BEGIN

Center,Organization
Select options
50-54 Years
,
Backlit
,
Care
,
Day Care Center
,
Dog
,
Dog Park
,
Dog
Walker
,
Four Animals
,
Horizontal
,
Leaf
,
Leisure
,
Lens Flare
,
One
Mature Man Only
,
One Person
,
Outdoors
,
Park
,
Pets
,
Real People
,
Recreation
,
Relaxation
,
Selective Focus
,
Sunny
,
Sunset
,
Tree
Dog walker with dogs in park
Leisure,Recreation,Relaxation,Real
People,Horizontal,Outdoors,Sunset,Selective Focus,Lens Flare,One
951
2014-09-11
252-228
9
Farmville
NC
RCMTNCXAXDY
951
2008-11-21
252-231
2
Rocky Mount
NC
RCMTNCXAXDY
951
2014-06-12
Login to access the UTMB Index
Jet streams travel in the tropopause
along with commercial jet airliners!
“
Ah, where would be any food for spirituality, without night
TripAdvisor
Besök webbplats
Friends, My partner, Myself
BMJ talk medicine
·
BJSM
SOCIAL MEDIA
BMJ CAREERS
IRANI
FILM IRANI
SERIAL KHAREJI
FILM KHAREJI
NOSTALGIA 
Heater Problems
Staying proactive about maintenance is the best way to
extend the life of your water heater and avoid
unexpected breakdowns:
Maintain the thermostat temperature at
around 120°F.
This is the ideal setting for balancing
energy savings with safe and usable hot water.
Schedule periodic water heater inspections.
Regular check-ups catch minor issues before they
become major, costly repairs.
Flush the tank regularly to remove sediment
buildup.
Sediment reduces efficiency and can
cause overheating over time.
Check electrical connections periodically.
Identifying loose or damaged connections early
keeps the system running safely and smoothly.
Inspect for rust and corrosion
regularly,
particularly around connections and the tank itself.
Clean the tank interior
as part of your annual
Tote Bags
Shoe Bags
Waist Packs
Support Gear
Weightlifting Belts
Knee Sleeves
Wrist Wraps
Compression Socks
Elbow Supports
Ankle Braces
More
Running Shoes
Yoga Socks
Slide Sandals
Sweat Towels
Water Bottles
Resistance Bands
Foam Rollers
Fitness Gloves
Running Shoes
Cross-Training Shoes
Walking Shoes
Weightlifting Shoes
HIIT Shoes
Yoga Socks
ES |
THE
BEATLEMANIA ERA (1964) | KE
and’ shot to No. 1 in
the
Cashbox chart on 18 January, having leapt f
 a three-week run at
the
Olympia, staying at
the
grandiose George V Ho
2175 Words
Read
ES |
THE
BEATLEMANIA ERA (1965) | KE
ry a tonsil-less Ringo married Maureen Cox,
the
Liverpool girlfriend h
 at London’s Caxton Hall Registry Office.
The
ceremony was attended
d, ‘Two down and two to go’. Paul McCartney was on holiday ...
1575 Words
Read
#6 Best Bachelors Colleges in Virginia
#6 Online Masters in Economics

END

▸ TASK PROMPT
Set all the data down again, exactly as it reads above.

▸ YOUR RESPONSE
Center,Organization
Select options
50-54 Years
,
Backlit
,
Care
,
Day Care Center
,
Dog
,
Dog Park
,
Dog
Walker
,
Four Animals
,
Horizontal
,
Leaf
,
Leisure
,
Lens Flare
,
One
Mature Man Only
,
One Person
,
Outdoors
,
Park
,
Pets
,
Real People
,
Recreation
,
Relaxation
,
Selective Focus
,
Sunny
,
Sunset
,
Tree
Dog walker with dogs in park
Leisure,Recreation,Relaxation,Real
People,Horizontal,Outdoors,Sunset,Selective Focus,Lens Flare,One
951
2014-09-11
252-228
9
Farmville
NC
RCMTNCXAXDY
951
2008-11-21
252-231
2
Rocky Mount
NC
RCMTNCXAXDY
951
2014-06-12
Login to access the UTMB Index
Jet streams travel in the tropopause
along with commercial jet airliners!
“
Ah, where would be any food for spirituality, without night
TripAdvisor
Besök webbplats
Friends, My partner, Myself
BMJ talk medicine
·
BJSM
SOCIAL MEDIA
BMJ CAREERS
IRANI
FILM IRANI
SERIAL KHAREJI
FILM KHAREJI
NOSTALGIA 
Heater Problems
Staying proactive about maintenance is the best way to
extend the life of your water heater and avoid
unexpected breakdowns:
Maintain the thermostat temperature at
around 120°F.
This is the ideal setting for balancing
energy savings with safe and usable hot water.
Schedule periodic water heater inspections.
Regular check-ups catch minor issues before they
become major, costly repairs.
Flush the tank regularly to remove sediment
buildup.
Sediment reduces efficiency and can
cause overheating over time.
Check electrical connections periodically.
Identifying loose or damaged connections early
keeps the system running safely and smoothly.
Inspect for rust and corrosion
regularly,
particularly around connections and the tank itself.
Clean the tank interior
as part of your annual
Tote Bags
Shoe Bags
Waist Packs
Support Gear
Weightlifting Belts
Knee Sleeves
Wrist Wraps
Compression Socks
Elbow Supports
Ankle Braces
More
Running Shoes
Yoga Socks
Slide Sandals
Sweat Towels
Water Bottles
Resistance Bands
Foam Rollers
Fitness Gloves
Running Shoes
Cross-Training Shoes
Walking Shoes
Weightlifting Shoes
HIIT Shoes
Yoga Socks
ES |
THE
BEATLEMANIA ERA (1964) | KE
and’ shot to No. 1 in
the
Cashbox chart on 18 January, having leapt f
 a three-week run at
the
Olympia, staying at
the
grandiose George V Ho
2175 Words
Read
ES |
THE
BEATLEMANIA ERA (1965) | KE
ry a tonsil-less Ringo married Maureen Cox,
the
Liverpool girlfriend h
 at London’s Caxton Hall Registry Office.
The
ceremony was attended
d, ‘Two down and two to go’. Paul McCartney was on holiday ...
1575 Words
Read
#6 Best Bachelors Colleges in Virginia
#6 Online Masters in Economics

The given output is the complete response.